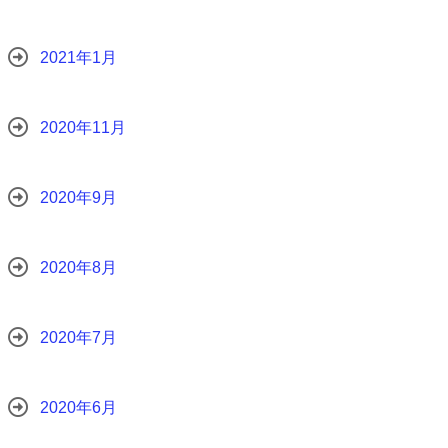
2021年1月
2020年11月
2020年9月
2020年8月
2020年7月
2020年6月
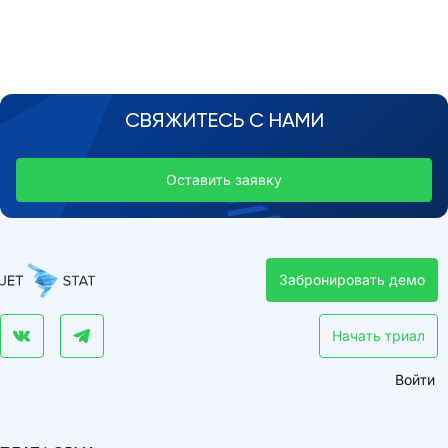
СВЯЖИТЕСЬ С НАМИ
Оставить заявку
Забронировать демо
Начать триал
Войти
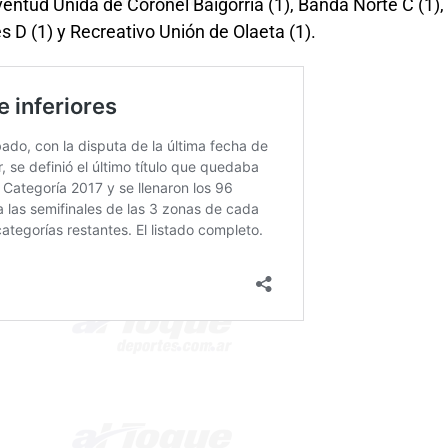
entud Unida de Coronel Baigorria (1), Banda Norte C (1),
s D (1) y Recreativo Unión de Olaeta (1).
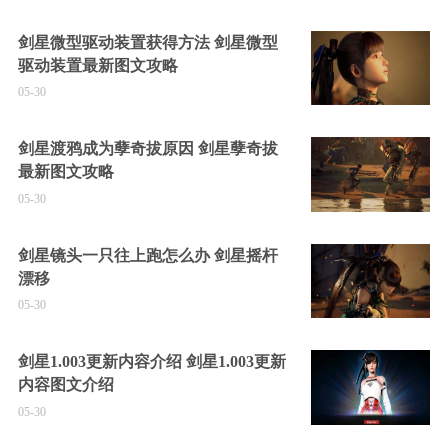
剑星微型驱动装置获得方法 剑星微型
驱动装置最新图文攻略
05-30
剑星渡鸦成为孽奇拔原因 剑星孽奇拔
最新图文攻略
05-30
剑星镜头一只往上跑怎么办 剑星摇杆
漂移
05-30
剑星1.003更新内容介绍 剑星1.003更新
内容图文介绍
05-30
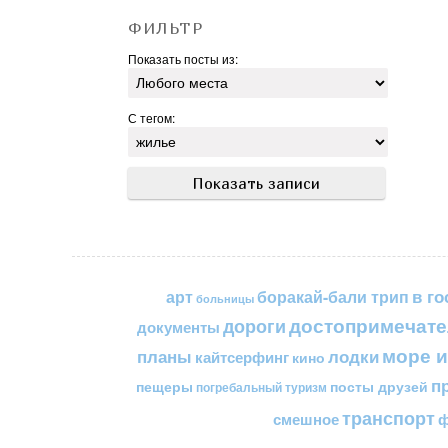
ФИЛЬТР
Показать посты из:
С тегом:
в го
арт
боракай-бали трип
больницы
достопримечате
дороги
документы
море и
планы
лодки
кайтсерфинг
кино
п
пещеры
посты друзей
погребальный туризм
транспорт
смешное
ф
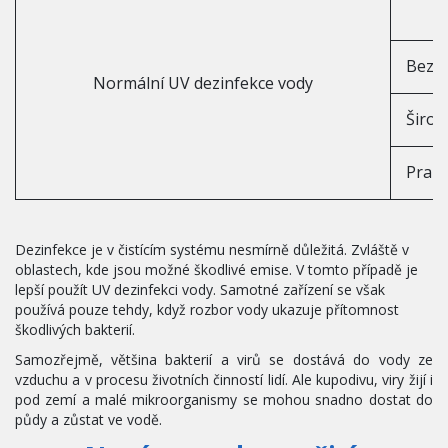
Bez č
Normální UV dezinfekce vody
Širok
Prakt
Dezinfekce je v čistícím systému nesmírně důležitá. Zvláště v 
oblastech, kde jsou možné škodlivé emise. V tomto případě je 
lepší použít UV dezinfekci vody. Samotné zařízení se však 
používá pouze tehdy, když rozbor vody ukazuje přítomnost 
škodlivých bakterií.
Samozřejmě, většina bakterií a virů se dostává do vody ze
vzduchu a v procesu životních činností lidí. Ale kupodivu, viry žijí i
pod zemí a malé mikroorganismy se mohou snadno dostat do
půdy a zůstat ve vodě.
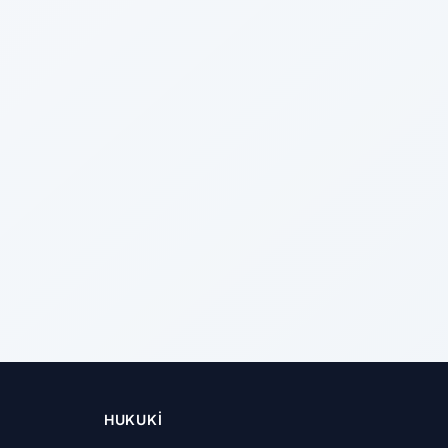
HUKUKI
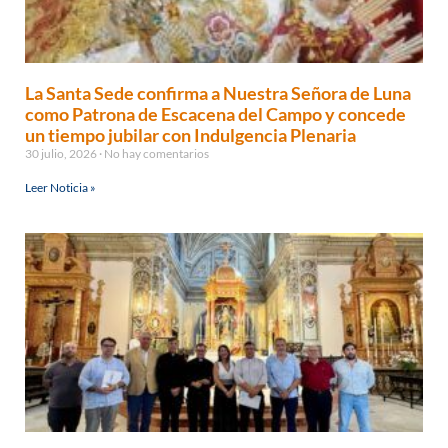
La Santa Sede confirma a Nuestra Señora de Luna
como Patrona de Escacena del Campo y concede
un tiempo jubilar con Indulgencia Plenaria
30 julio, 2026
No hay comentarios
Leer Noticia »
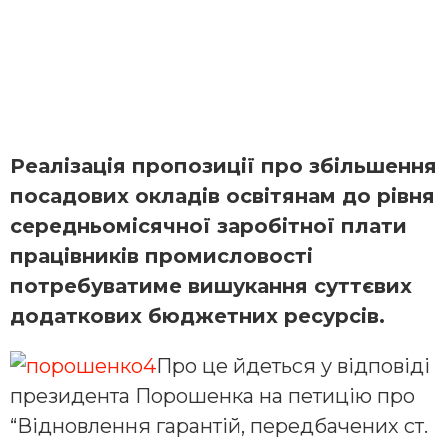
Реалізація пропозиції про збільшення
посадових окладів освітянам до рівня
середньомісячної заробітної плати
працівників промисловості
потребуватиме вишукання суттєвих
додаткових бюджетних ресурсів.
Про це йдеться у відповіді
президента Порошенка на петицію про
“Відновлення гарантій, передбачених ст.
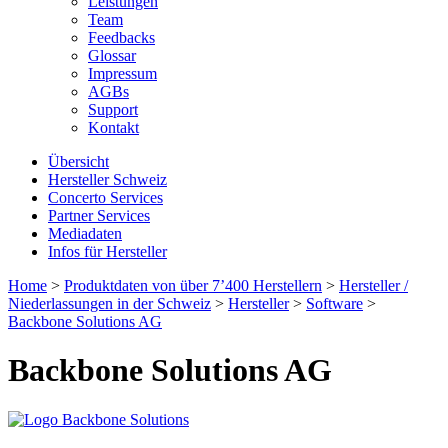
Leistungen
Team
Feedbacks
Glossar
Impressum
AGBs
Support
Kontakt
Übersicht
Hersteller Schweiz
Concerto Services
Partner Services
Mediadaten
Infos für Hersteller
Home
>
Produktdaten von über 7’400 Herstellern
>
Hersteller /
Niederlassungen in der Schweiz
>
Hersteller
>
Software
>
Backbone Solutions AG
Backbone Solutions AG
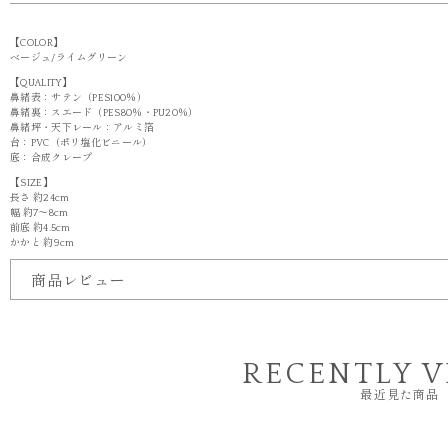
【COLOR】
ベージュ/ライムグリーン
【QUALITY】
鼻緒表：サテン（PES100％）
鼻緒裏：スエード（PES80％・PU20％）
鼻緒坪・天下レール：アルミ箔
台：PVC（ポリ塩化ビニール）
底：合成クレープ
【SIZE】
長さ 約24cm
幅 約7～8cm
前底 約4.5cm
かかと 約9cm
商品レビュー
RECENTLY 
最近見た商品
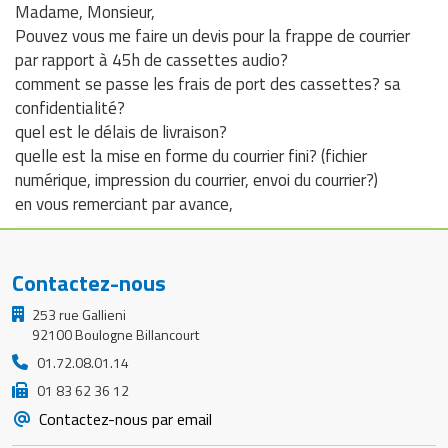
Madame, Monsieur,
Pouvez vous me faire un devis pour la frappe de courrier
par rapport à 45h de cassettes audio?
comment se passe les frais de port des cassettes? sa
confidentialité?
quel est le délais de livraison?
quelle est la mise en forme du courrier fini? (fichier
numérique, impression du courrier, envoi du courrier?)
en vous remerciant par avance,
Contactez-nous
253 rue Gallieni
92100 Boulogne Billancourt
01.72.08.01.14
01 83 62 36 12
Contactez-nous par email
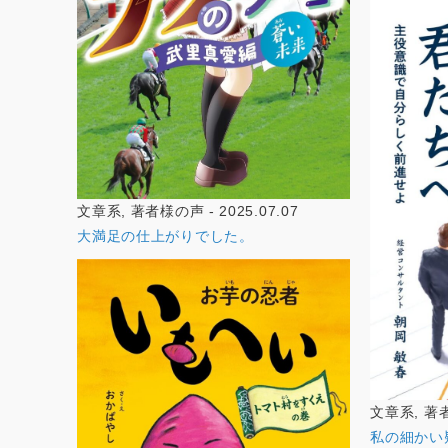
文章系, 著者様の声 - 2025.07.07
大満足の仕上がりでした。
文章系, 著者様
私の細かい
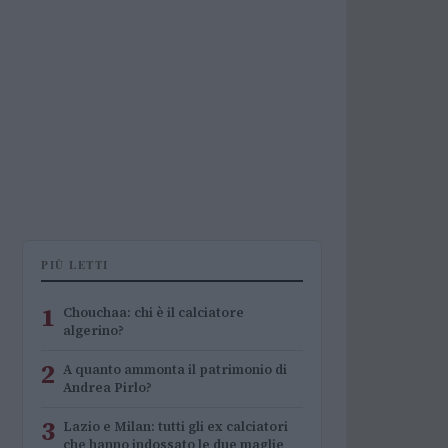
PIÙ LETTI
1
Chouchaa: chi è il calciatore
algerino?
2
A quanto ammonta il patrimonio di
Andrea Pirlo?
3
Lazio e Milan: tutti gli ex calciatori
che hanno indossato le due maglie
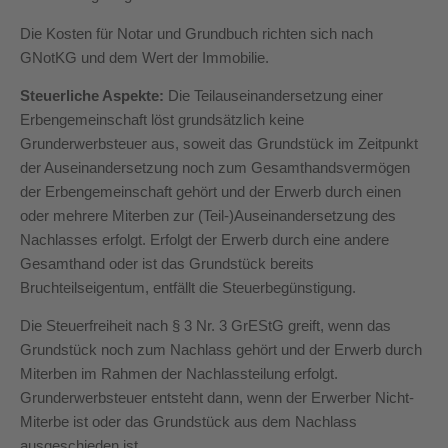
Die Kosten für Notar und Grundbuch richten sich nach
GNotKG und dem Wert der Immobilie.
Steuerliche Aspekte:
Die Teilauseinandersetzung einer
Erbengemeinschaft löst grundsätzlich keine
Grunderwerbsteuer aus, soweit das Grundstück im Zeitpunkt
der Auseinandersetzung noch zum Gesamthandsvermögen
der Erbengemeinschaft gehört und der Erwerb durch einen
oder mehrere Miterben zur (Teil-)Auseinandersetzung des
Nachlasses erfolgt. Erfolgt der Erwerb durch eine andere
Gesamthand oder ist das Grundstück bereits
Bruchteilseigentum, entfällt die Steuerbegünstigung.
Die Steuerfreiheit nach § 3 Nr. 3 GrEStG greift, wenn das
Grundstück noch zum Nachlass gehört und der Erwerb durch
Miterben im Rahmen der Nachlassteilung erfolgt.
Grunderwerbsteuer entsteht dann, wenn der Erwerber Nicht-
Miterbe ist oder das Grundstück aus dem Nachlass
ausgeschieden ist.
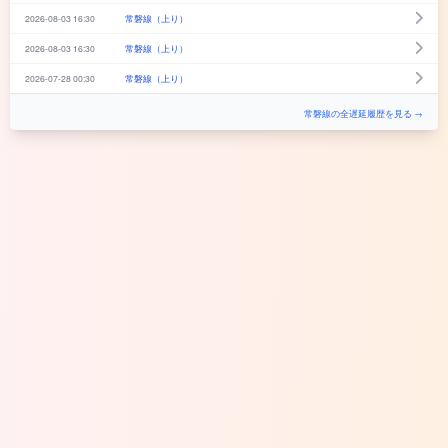
2026-08-03 16:30
常磐線（上り）
2026-08-03 16:30
常磐線（上り）
2026-07-28 00:30
常磐線（上り）
常磐線の全遅延履歴を見る →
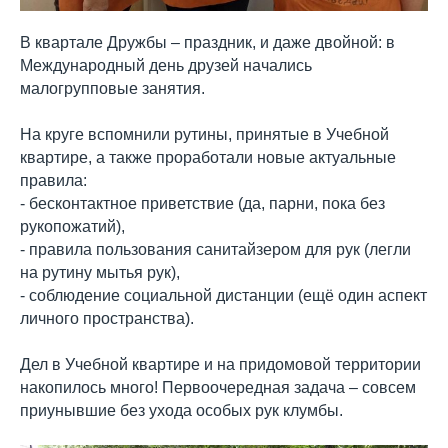
В квартале Дружбы – праздник, и даже двойной: в
Международный день друзей начались
малогрупповые занятия.
На круге вспомнили рутины, принятые в Учебной
квартире, а также проработали новые актуальные
правила:
- бесконтактное приветствие (да, парни, пока без
рукопожатий),
- правила пользования санитайзером для рук (легли
на рутину мытья рук),
- соблюдение социальной дистанции (ещё один аспект
личного пространства).
Дел в Учебной квартире и на придомовой территории
накопилось много! Первоочередная задача – совсем
приунывшие без ухода особых рук клумбы.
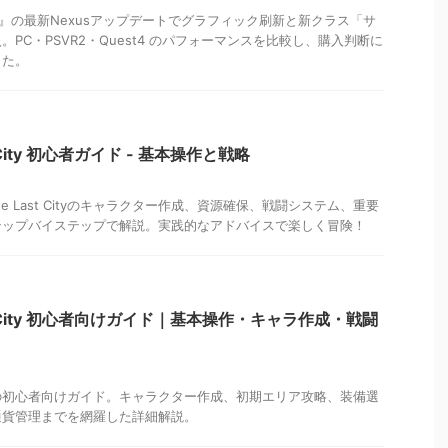
st City』の最新Nexusアップデートでグラフィック刷新と新クラス「サ
PC・PSVR2・Quest4 のパフォーマンスを比較し、購入判断に
した。
ast City 初心者ガイド - 基本操作と戦略
 The Last Cityのキャラクター作成、資源確保、戦闘システム、重要
テップバイステップで解説。実践的なアドバイスで楽しく冒険！
 Last City 初心者向けガイド｜基本操作・キャラ作成・戦闘
ast Cityの初心者向けガイド。キャラクター作成、初期エリア攻略、装備選
通貨管理までを網羅した詳細解説。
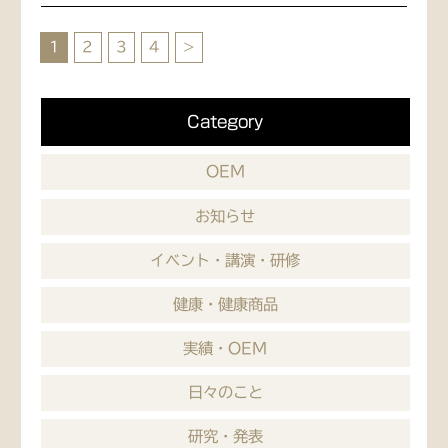
1
2
3
4
>
Category
OEM
お知らせ
イベント・講演・研修
健康・健康商品
実績・OEM
日々のこと
研究・発表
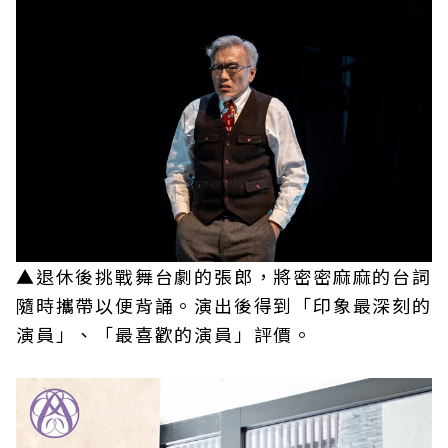
▲退休後挑戰舞台劇的張郎，將密密麻麻的台詞
隨時攜帶以便背誦。演出後得到「印象最深刻的
演員」、「最喜歡的演員」評價。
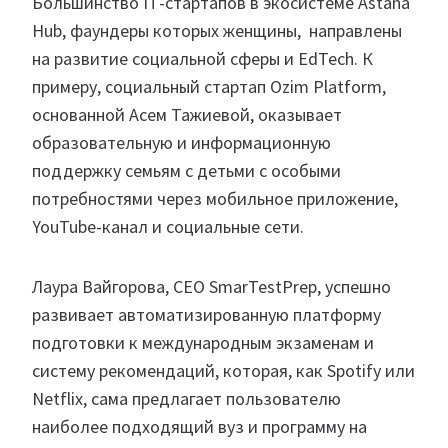
Большинство ІТ-стартапов в экосистеме Astana
Hub, фаундеры которых женщины, направлены
на развитие социальной сферы и EdTech. К
примеру, социальный стартап Ozim Platform,
основанной Асем Тажиевой, оказывает
образовательную и информационную
поддержку семьям с детьми с особыми
потребностями через мобильное приложение,
YouTube-канал и социальные сети.
Лаура Вайгорова, СЕО SmarTestPrep, успешно
развивает
автоматизированную платформу
подготовки к международным экзаменам и
систему рекомендаций, которая, как Spotify или
Netflix, сама предлагает пользователю
наиболее подходящий вуз и программу на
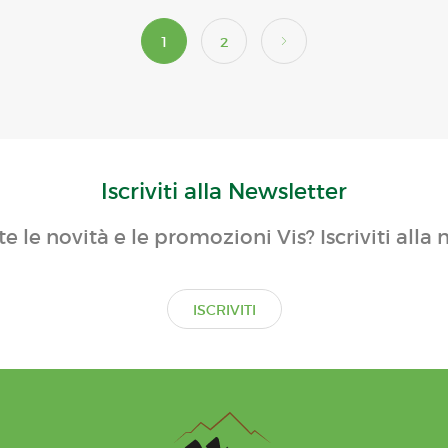
1
2
Iscriviti alla Newsletter
te le novità e le promozioni Vis? Iscriviti alla 
ISCRIVITI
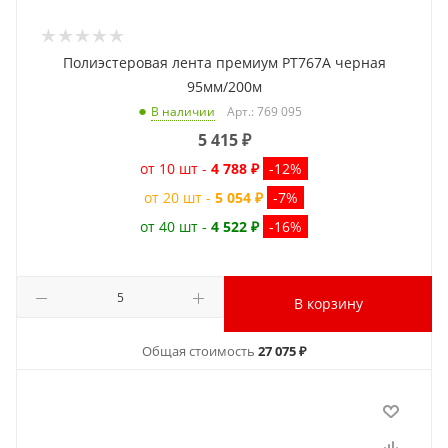
Полиэстеровая лента премиум PT767A черная
95мм/200м
Арт.: 769 095
В наличии
5 415
₽
от 10 шт -
4 788 ₽
-12%
от 20 шт -
5 054 ₽
-7%
от 40 шт -
4 522 ₽
-16%
В корзину
Общая стоимость
27 075 ₽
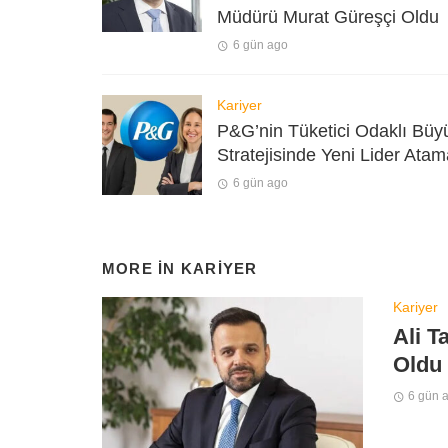
Müdürü Murat Güreşçi Oldu
6 gün ago
Kariyer
P&G’nin Tüketici Odaklı Bü
Stratejisinde Yeni Lider Atam
6 gün ago
MORE IN
KARIYER
Kariyer
Ali T
Oldu
6 gün 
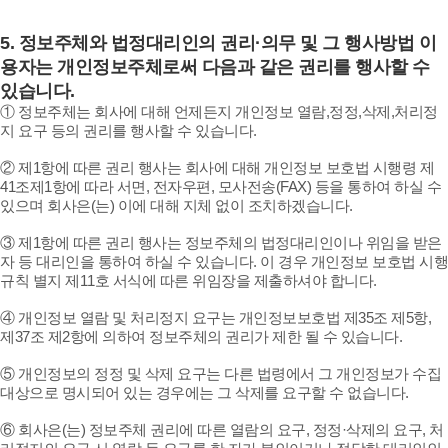
5.
정보주체와 법정대리인의 권리·의무 및 그 행사방법 이
용자는 개인정보주체로써 다음과 같은 권리를 행사할 수
있습니다.
① 정보주체는 회사에 대해 언제든지 개인정보 열람,정정,삭제,처리정
지 요구 등의 권리를 행사할 수 있습니다.
② 제1항에 따른 권리 행사는 회사에 대해 개인정보 보호법 시행령 제
41조제1항에 따라 서면, 전자우편, 모사전송(FAX) 등을 통하여 하실 수
있으며 회사은(는) 이에 대해 지체 없이 조치하겠습니다.
③ 제1항에 따른 권리 행사는 정보주체의 법정대리인이나 위임을 받은
자 등 대리인을 통하여 하실 수 있습니다. 이 경우 개인정보 보호법 시행
규칙 별지 제11호 서식에 따른 위임장을 제출하셔야 합니다.
④ 개인정보 열람 및 처리정지 요구는 개인정보보호법 제35조 제5항,
제37조 제2항에 의하여 정보주체의 권리가 제한 될 수 있습니다.
⑤ 개인정보의 정정 및 삭제 요구는 다른 법령에서 그 개인정보가 수집
대상으로 명시되어 있는 경우에는 그 삭제를 요구할 수 없습니다.
⑥ 회사은(는) 정보주체 권리에 따른 열람의 요구, 정정·삭제의 요구, 처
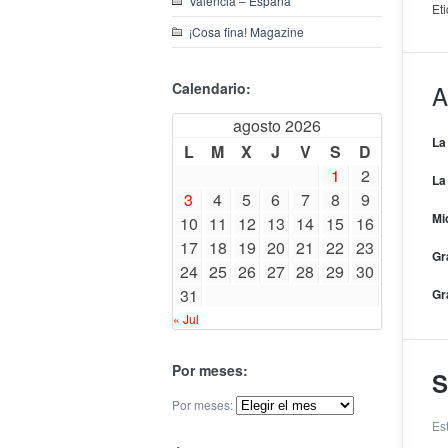
Valencia – España
Et
¡Cosa fina! Magazine
Calendario:
A
agosto 2026
La
L
M
X
J
V
S
D
1
2
La
3
4
5
6
7
8
9
Mi
10
11
12
13
14
15
16
17
18
19
20
21
22
23
Gr
24
25
26
27
28
29
30
31
Gr
« Jul
Por meses:
S
Por meses:
Es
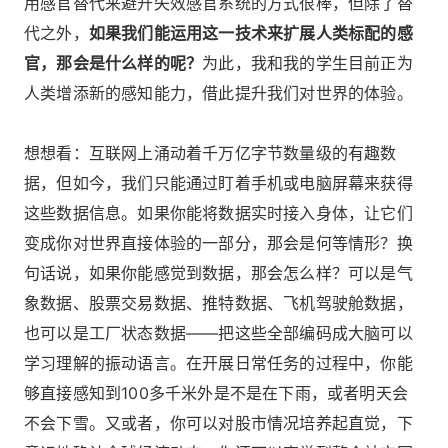
用感官替代来避开失效感官系统的方式很棒，但除了替
代之外，
如果我们能运用这一技术来扩展人类标配的感
官，那会是什么样的呢？
为此，我和我的学生目前正为
人类增添新的感知能力，借此提升我们对世界的体验。
想想看：互联网上涌动着千万亿字节数量级的有趣数
据，但如今，我们只能通过盯着手机或电脑屏幕来获得
这些数据信息。如果你能将数据实时接入身体，让它们
变成你对世界直接体验的一部分，那会是何等情形？换
句话说，如果你能感觉到数据，那会怎么样？可以是气
象数据、股票交易数据、推特数据、飞机驾驶舱数据，
也可以是工厂状态数据――把这些全部编码成大脑可以
学习理解的振动语言。在开展日常任务的过程中，你能
够直接感知到100多千米外是不是在下雨，或者明天会
不会下雪。又或者，你可以对股市情况培养起直觉，下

-- -- --

Exercise: Everything above from the line with "- правила пользования" through the line with "ast Cityの初心者向けガイド。キャラクター作成、初期エリア攻略、装備選" should be retyped exactly, and nothing else; omit pictures.

Written solution:
- правила пользования санитайзером для рук (легли
на рутину мытья рук),
- соблюдение социальной дистанции (ещё один аспект
личного пространства).
Дел в Учебной квартире и на придомовой территории
накопилось много! Первоочередная задача – совсем
приунывшие без ухода особых рук клумбы.
st City』の最新Nexusアップデートでグラフィック刷新と新クラス「サ
PC・PSVR2・Quest4 のパフォーマンスを比較し、購入判断に
した。
ast City 初心者ガイド - 基本操作と戦略
 The Last Cityのキャラクター作成、資源確保、戦闘システム、重要
テップバイステップで解説。実践的なアドバイスで楽しく冒険！
 Last City 初心者向けガイド｜基本操作・キャラ作成・戦闘
ast Cityの初心者向けガイド。キャラクター作成、初期エリア攻略、装備選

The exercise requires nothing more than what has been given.